Full Time
500-2500
TBD
Mar 23, 2026
About the role
We are looking for an AI Engineer to build, train, and optimize high-performance local models. This isn’t a "prompt engineering" or API-wrapping role—you’ll be working under the hood with fine-tuning, LoRAs, and deploying models directly on GPU hardware. Your goal is to take raw open-source weights and turn them into specialized, production-ready engines that are fast, efficient, and private.
What you’ll do
Specialized Training: Execute fine-tuning on local LLMs (LoRA, QLoRA, and full fine-tuning) to adapt models for specific domain tasks.
Model Optimization: Work with the latest open-source architectures (Qwen, Llama, Mistral) to maximize their utility in real-world applications.
Data & Pipelines: Build the "factory" for our models—handling everything from data scraping and cleaning to automated training and evaluation loops.

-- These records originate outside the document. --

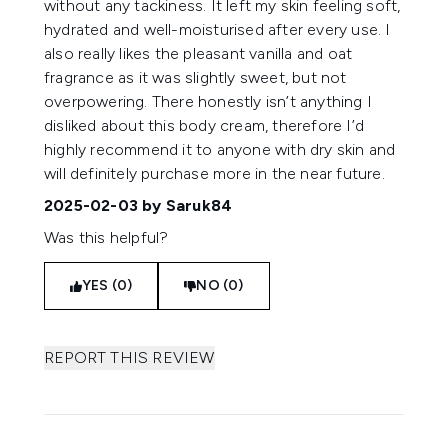
without any tackiness. It left my skin feeling soft,
hydrated and well-moisturised after every use. I
also really likes the pleasant vanilla and oat
fragrance as it was slightly sweet, but not
overpowering. There honestly isn’t anything I
disliked about this body cream, therefore I’d
highly recommend it to anyone with dry skin and
will definitely purchase more in the near future.
2025-02-03
by Saruk84
Was this helpful?
YES (0)
NO (0)
REPORT THIS REVIEW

Inference Engineering: Optimize for speed. You’ll implement quantization, batching, and high-efficiency runtimes (vLLM/TGI) to keep latency low.
On-Prem Deployment: Manage model stability on local GPU servers and multi-GPU setups, ensuring high availability for internal services.

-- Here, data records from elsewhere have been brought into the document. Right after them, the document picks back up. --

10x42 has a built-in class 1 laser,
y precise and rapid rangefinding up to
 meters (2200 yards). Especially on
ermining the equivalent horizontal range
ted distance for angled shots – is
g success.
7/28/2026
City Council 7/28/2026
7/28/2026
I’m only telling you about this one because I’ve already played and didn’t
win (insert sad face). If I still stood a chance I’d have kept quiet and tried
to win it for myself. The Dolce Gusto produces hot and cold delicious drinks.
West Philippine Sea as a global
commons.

Rapid R&D: Stay at the bleeding edge—test new papers, quantization methods, and training techniques as soon as they hit GitHub.
What we’re looking for
Core Python: Deep experience building the scripts and tooling that power AI pipelines.
Fine-Tuning Expertise: Practical experience using PEFT, LoRA, and QLoRA to steer model behavior.
Local Execution: You’ve spent significant time running models on your own hardware or dedicated instances (not just hitting an OpenAI endpoint).
Architecture Knowledge: A strong handle on tokenization, context management, and preparing high-quality datasets.
The AI Stack: Fluency in Hugging Face, PyTorch, and the Transformers library.
Hardware Proficiency: Experience navigating CUDA, managing VRAM constraints, and orchestrating multi-GPU environments.
Problem Solver: You can debug a failing training run and understand why a model is "hallucinating" or underperforming.
Nice to have
Generative Media: Experience with ComfyUI, Stable Diffusion, or video generation workflows.
Edge Inference: Knowledge of GGUF, AWQ, or running models via engines like Ollama.
Scale: Experience with distributed training or managing massive, multi-terabyte datasets.
Agents: A background in building autonomous AI agents or internal productivity tools.
Top 3 Skills to select on OnlineJobs for this role:
Python (Absolute must-have for the codebase).
Machine Learning (To capture the general AI talent pool).
PyTorch (This filters for people who understand the underlying math/frameworks).